I nonni non possono agire nel giudizio di separazione per regolare il loro diritto di visita con i nipoti. Lo ha stabilito la Corte di cassazione che, con la sentenza n. 28902 del 27 dicembre 2011, ha spiegato come la legge sull’affido condiviso tuteli solo di fatto i rapporti fra nonni e nipoti, non prevedendo un’azione diretta degli ascendenti e degli altri familiari per regolare le visite con i bambini. 
Insomma gli anziani «non sono titolari di una posizione soggettiva direttamente tutelabile». Ciò perché, spiega la prima sezione civile, le norme classe 2006, «nel prevedere il diritto dei minori, figli di coniugi separati, di conservare rapporti significativi con gli ascendenti ed i parenti di ciascun ramo genitoriale, affida al giudice un elemento ulteriore di indagine e di valutazione nella scelta e nell’articolazione di provvedimenti da adottare in tema di affidamento, nella prospettiva di una rafforzata tutela del diritto ad una crescita serena ed equilibrata, ma non incide sulla natura e sull’oggetto dei giudizi di separazione e di divorzio e sulle posizioni e i diritti delle parti in essi coinvolti, e non consente per tanto di ravvisare diritti relativi all’oggetto o dipendenti dal titolo dedotto nel processo che possano legittimare un intervento dei nonni o di altri familiari, ai sensi dell’art. 105 cod. proc. civ., ovvero un interesse degli stessi a sostenere le ragioni di una delle parti, idoneo a fondare un intervento “ad adiuvandum”, ai sensi dell’art. 105, comma secondo, cod. proc. civ». 
In altri termini la nuova legge non contiene alcun riferimento alla «posizione soggettiva degli ascendenti e degli altri parenti». Il loro interesse «indiretto», di natura morale o affettiva, affinché sia realizzato il diritto dei minori a conservare quei rapporti di natura familiare certamente indispensabili sul piano psicologico «non ottiene, quindi, una valorizzazione tale da farlo assurgere a posizione soggettiva direttamente tutelabile, e quindi in alcun modo è ipotizzabile un intervento principale o litisconsortile». 
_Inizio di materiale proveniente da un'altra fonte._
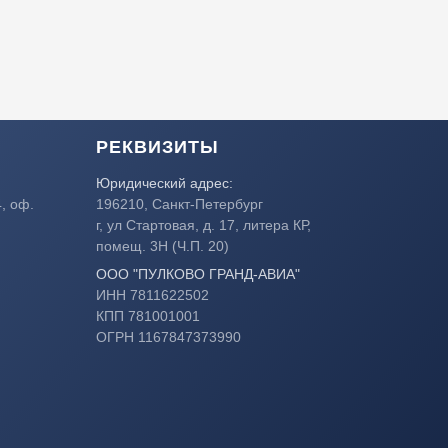
РЕКВИЗИТЫ
Юридический адрес:
196210, Санкт-Петербург
4
, оф.
г, ул Стартовая, д. 17, литера КР,
помещ. 3Н (Ч.П. 20)
ООО "ПУЛКОВО ГРАНД-АВИА"
ИНН 7811622502
КПП 781001001
ОГРН 1167847373990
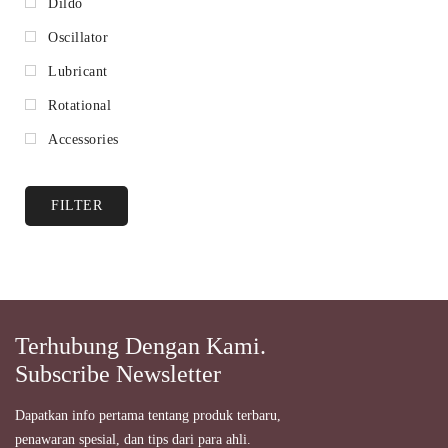
Dildo
Oscillator
Lubricant
Rotational
Accessories
FILTER
Terhubung Dengan Kami.
Subscribe Newsletter
Dapatkan info pertama tentang produk terbaru,
penawaran spesial, dan tips dari para ahli.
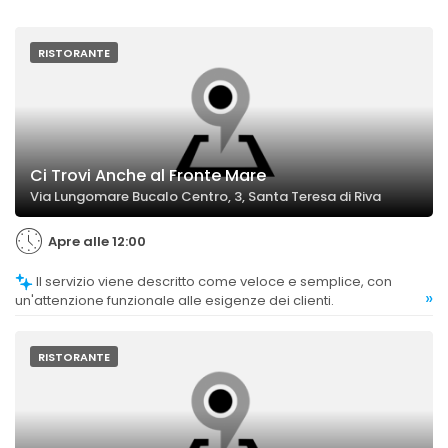
RISTORANTE
Ci Trovi Anche al Fronte Mare
Via Lungomare Bucalo Centro, 3, Santa Teresa di Riva
Apre alle 12:00
Il servizio viene descritto come veloce e semplice, con
»
un'attenzione funzionale alle esigenze dei clienti.
RISTORANTE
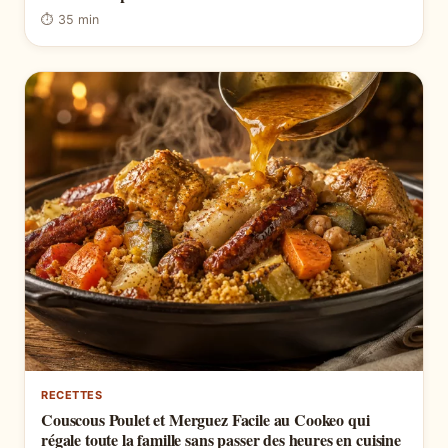
⏱ 35 min
RECETTES
Couscous Poulet et Merguez Facile au Cookeo qui
régale toute la famille sans passer des heures en cuisine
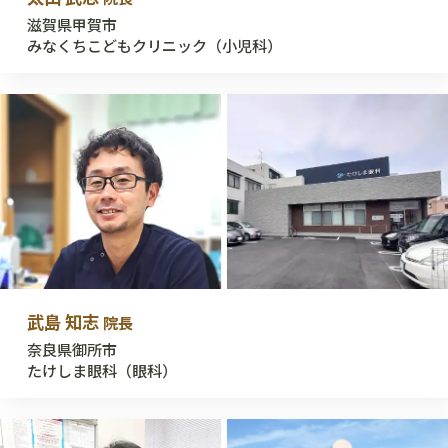
滋賀県甲賀市
みなくちこどもクリニック（小児科）
武島 知志
院長
奈良県御所市
たけしま眼科（眼科）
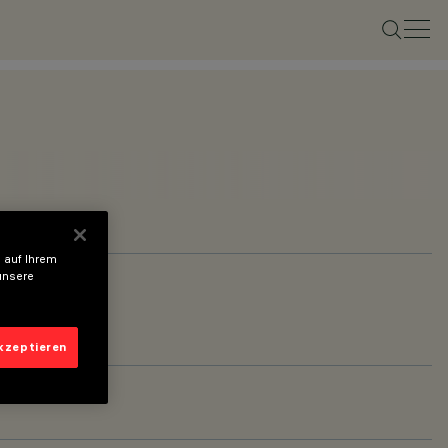
 auf Ihrem
unsere
akzeptieren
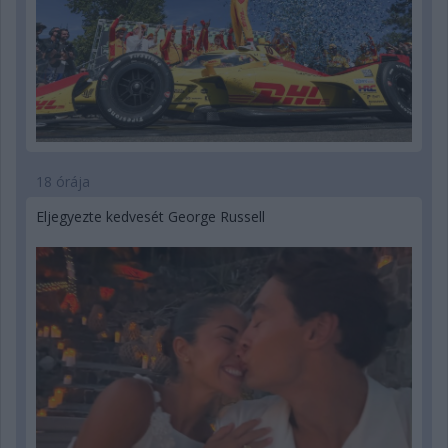
18 órája
Eljegyezte kedvesét George Russell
Cioè, si legge nell’ultimo passaggio della sentenza, «in assenza di un dato normativo che autorizzi un’iniziativa sul piano giudiziario degli ascendenti, come avviene nei giudizi “de potestate” (art.336, c. 1., c.c.), non è consentito l’intervento degli stessi nei giudizi di separazione e di divorzio, nei quali la posizione dei minori è tutelata sotto forme – ritenute legittime anche dal giudice delle leggi – che non prevedono la loro assunzione della qualità di parte, né uno specifico diritto di difesa, come avviene nei procedimenti di adozione».